Lesson 270: PreAnesthetic Assessment of the Cardiac Patient for Noncardiac Surgery (Part 2)

Course Authors:

Helen Lee, MD, Damon Dertina, MD, and Laron N. Johnson, MD, MPP

At the time of writing, the authors were residents in the Department of Anesthesia and Critical Care, University of Chicago Medical Center, Chicago, Illinois

Registration Fee: $15.00
2.0 AMA PRA Category 1 CreditsTM
available until
January 31, 2009

Please be sure to read registration information below.

 

Registration links are at the bottom of the page.

Reviewed by:

John E. Ellis, MD Professor, Department of Anesthesia and Critical Care, University of Chicago Medical Center, Chicago, Illinois

Review Date: December, 2007 

NEEDS STATEMENT

As the population ages and elderly patients and their families seek to improve the quality and length of life via surgery, the prevalence of heart disease in surgical patients will likely increase. Improvements in the medical therapy of patients with chronic coronary artery disease and congestive heart failure may mean that such patients come to surgery better prepared than in the past. Recent guidelines from the American College of Cardiology/American Heart Association (ACC/AHA) address preventive measures, including the management of antiplatelet medications and pharmacologic protection with -blockers, statins, and aspirin. Anesthesiologists are critically involved in the preanesthetic preparation of such patients and the implementation of these therapies, and thus they should be aware of the current thinking.

     
CASE HISTORY

A 63-year-old woman presented for left femoral–popliteal bypass surgery. Her medical history was significant for peripheral vascular disease, poorly controlled insulin-dependent diabetes, and end-stage renal disease requiring hemodialysis. Ambulation had been difficult for the past 3 months, and she was unable to climb stairs or walk more than half a block. A stress test 18 months earlier showed no ischemic changes and an absence of arrhythmias, in addition to normal wall motion with an ejection fraction of 74%. She denied symptoms of coronary ischemia. Results of preoperative laboratory tests included hemoglobin, 8.6 g/dL; hematocrit, 25.1%; potassium, 4.5 mEq/L; blood urea nitrogen, 22 mg/dL; creatinine, 5.9 mg/dL; and normal coagulation. She was receiving antibiotics, insulin (both regular and lente, dosed on a sliding scale), furosemide, and hydrochlorothiazide. Vital sign measurements were blood pressure, 139/60 mm Hg; pulse, 72 beats per minute; respiratory rate, 36 breaths per minute; and SpO2, 95% on room air. She weighed 98 kg; physical examination findings were otherwise unremarkable.

   

LEARNING OBJECTIVES

  1. Outline the general mechanisms by which β-blockers and statins may reduce perioperative cardiac morbidity.
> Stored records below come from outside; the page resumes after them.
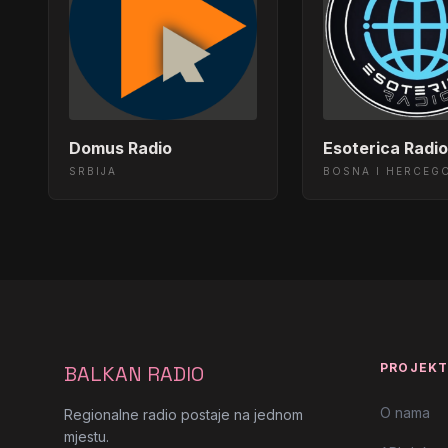
Domus Radio
Esoterica Radi
SRBIJA
BOSNA I HERCEG
PROJEK
BALKAN RADIO
O nama
Regionalne radio postaje na jednom
mjestu.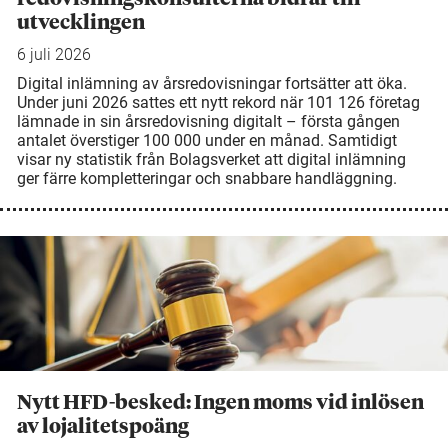
utvecklingen
6 juli 2026
Digital inlämning av årsredovisningar fortsätter att öka.
Under juni 2026 sattes ett nytt rekord när 101 126 företag
lämnade in sin årsredovisning digitalt – första gången
antalet överstiger 100 000 under en månad. Samtidigt
visar ny statistik från Bolagsverket att digital inlämning
ger färre kompletteringar och snabbare handläggning.
Nytt HFD-besked: Ingen moms vid inlösen
av lojalitetspoäng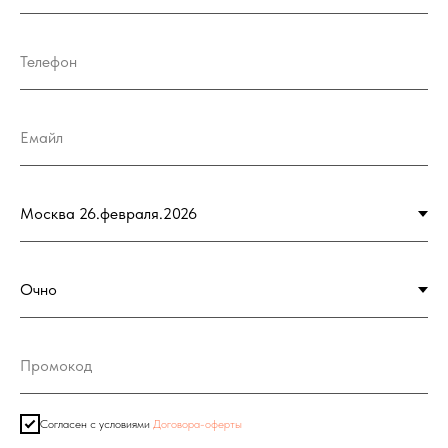
Согласен с условиями
Договора-оферты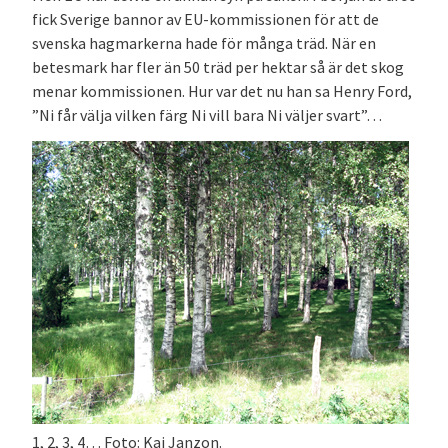
fick Sverige bannor av EU-kommissionen för att de
svenska hagmarkerna hade för många träd. När en
betesmark har fler än 50 träd per hektar så är det skog
menar kommissionen. Hur var det nu han sa Henry Ford,
”Ni får välja vilken färg Ni vill bara Ni väljer svart”…
1, 2, 3, 4… Foto: Kaj Janzon.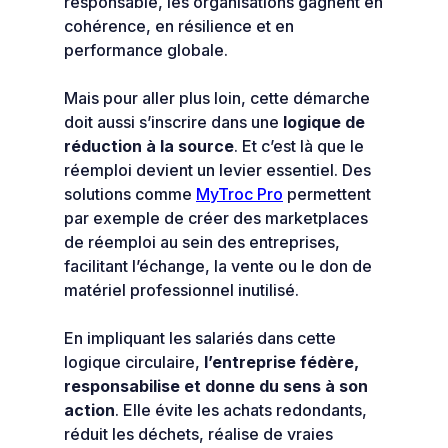
responsable, les organisations gagnent en
cohérence, en résilience et en
performance globale.
Mais pour aller plus loin, cette démarche
doit aussi s’inscrire dans une
logique de
réduction à la source
. Et c’est là que le
réemploi devient un levier essentiel. Des
solutions comme
MyTroc Pro
permettent
par exemple de créer des marketplaces
de réemploi au sein des entreprises,
facilitant l’échange, la vente ou le don de
matériel professionnel inutilisé.
En impliquant les salariés dans cette
logique circulaire,
l’entreprise fédère,
responsabilise et donne du sens à son
action
. Elle évite les achats redondants,
réduit les déchets, réalise de vraies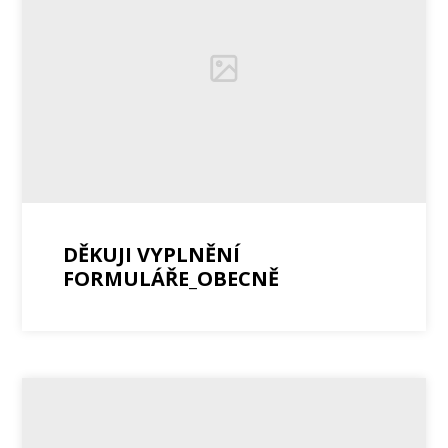
DĚKUJI VYPLNĚNÍ
FORMULÁŘE_OBECNĚ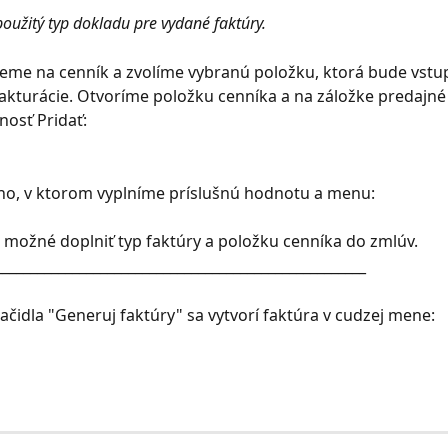
použitý typ dokladu pre vydané faktúry. 
eme na cenník a zvolíme vybranú položku, ktorá bude vstu
fakturácie. Otvoríme položku cenníka a na záložke predajné
osť Pridať:
no, v ktorom vyplníme príslušnú hodnotu a menu:
e možné doplniť typ faktúry a položku cenníka do zmlúv.
_____________________________________________________
lačidla "Generuj faktúry" sa vytvorí faktúra v cudzej mene: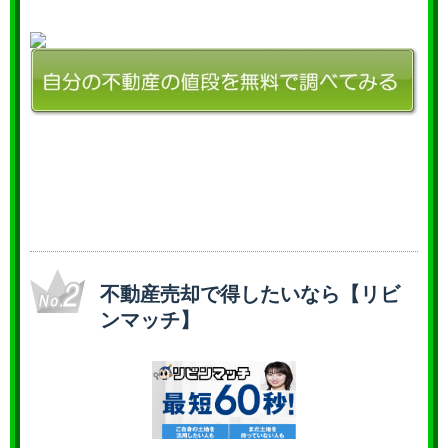
不動産売却で得したいなら【リビ
ンマッチ】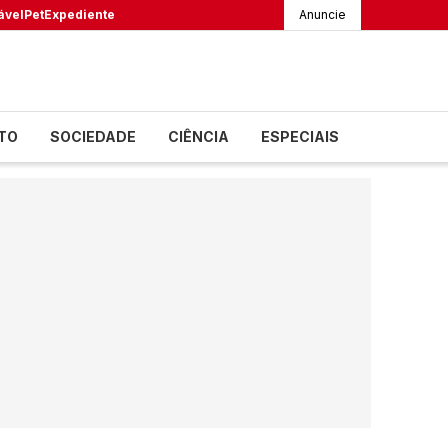
ável
Pet
Expediente
Anuncie
TO
SOCIEDADE
CIÊNCIA
ESPECIAIS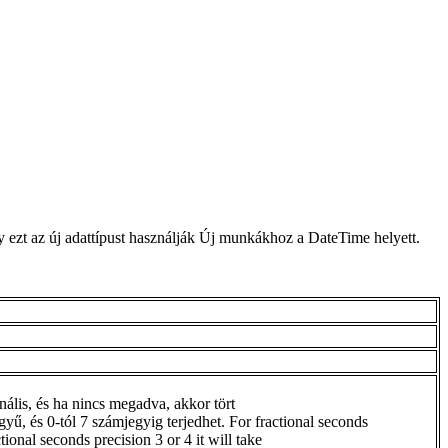
y ezt az új adattípust használják Új munkákhoz a DateTime helyett.
ális, és ha nincs megadva, akkor tört
ű, és 0-tól 7 számjegyig terjedhet. For fractional seconds
tional seconds precision 3 or 4 it will take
  2. Provide medical perioperative optimization with β-blockade and administration of statins to patients who might benefit.
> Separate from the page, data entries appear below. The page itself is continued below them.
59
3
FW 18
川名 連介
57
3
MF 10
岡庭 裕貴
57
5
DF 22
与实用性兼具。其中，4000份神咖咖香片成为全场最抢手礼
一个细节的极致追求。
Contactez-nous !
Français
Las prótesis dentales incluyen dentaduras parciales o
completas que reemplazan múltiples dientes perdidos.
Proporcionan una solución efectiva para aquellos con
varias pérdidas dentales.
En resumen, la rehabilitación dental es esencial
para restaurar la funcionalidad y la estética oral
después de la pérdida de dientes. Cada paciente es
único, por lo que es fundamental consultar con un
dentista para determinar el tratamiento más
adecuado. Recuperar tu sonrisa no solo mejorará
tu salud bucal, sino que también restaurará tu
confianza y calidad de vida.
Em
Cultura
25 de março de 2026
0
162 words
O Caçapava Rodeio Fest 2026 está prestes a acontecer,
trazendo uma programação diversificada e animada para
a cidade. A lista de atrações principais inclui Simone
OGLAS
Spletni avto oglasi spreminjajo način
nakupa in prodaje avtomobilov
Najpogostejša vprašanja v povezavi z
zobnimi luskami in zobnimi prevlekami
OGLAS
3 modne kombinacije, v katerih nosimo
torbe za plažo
  3. Apply the updated ACC/AHA algorithm to determine which patients may need noninvasive testing before surgery.

  4. List the 3 cardiac variables that cause perioperative ischemic events.

  5. Assess the result of catecholamine-induced sympathetic stimulation.
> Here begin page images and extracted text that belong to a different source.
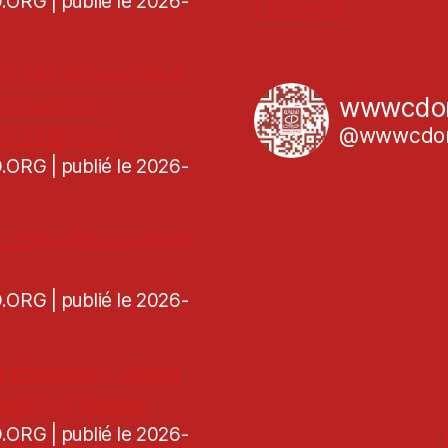
CD.ORG
publié le 2026-
Fediverse
ct des personnes et
iminations -
wwwcdo
es nationaux
@wwwcdor
CD.ORG
publié le 2026-
de rendu des couleurs
CD.ORG
publié le 2026-
re musicale - Réagir
ation artistique
CD.ORG
publié le 2026-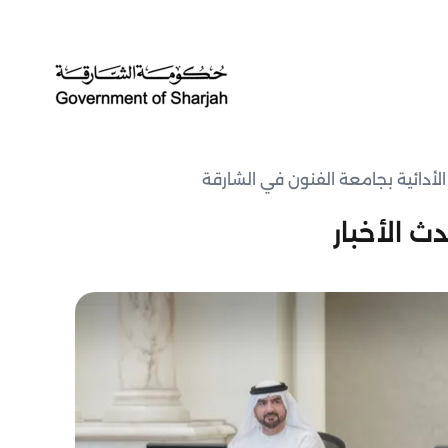
أدائية بجامعة الفنون في الشارقة
ث الأخبار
  6. Explain the main effects of hydroxylmethylglutaryl-coenzyme A reductase inhibitors.

  7. List the adverse effects of statins.

  8. Apply the recent ACC/AHA guidelines to case management.

  9. Discuss the difference between β1-receptor specific antagonists and nonselective β-antagonists.

  10. Summarize the findings of the CARP (Coronary Artery Revascularization Prophylaxis) trial.

TARGET AUDIENCE:  Anesthesiologists

INSTRUCTIONS FOR COMPLETING THIS COURSE

The estimated time to complete this activity is 2 hours. There are two options for completing this CME activity.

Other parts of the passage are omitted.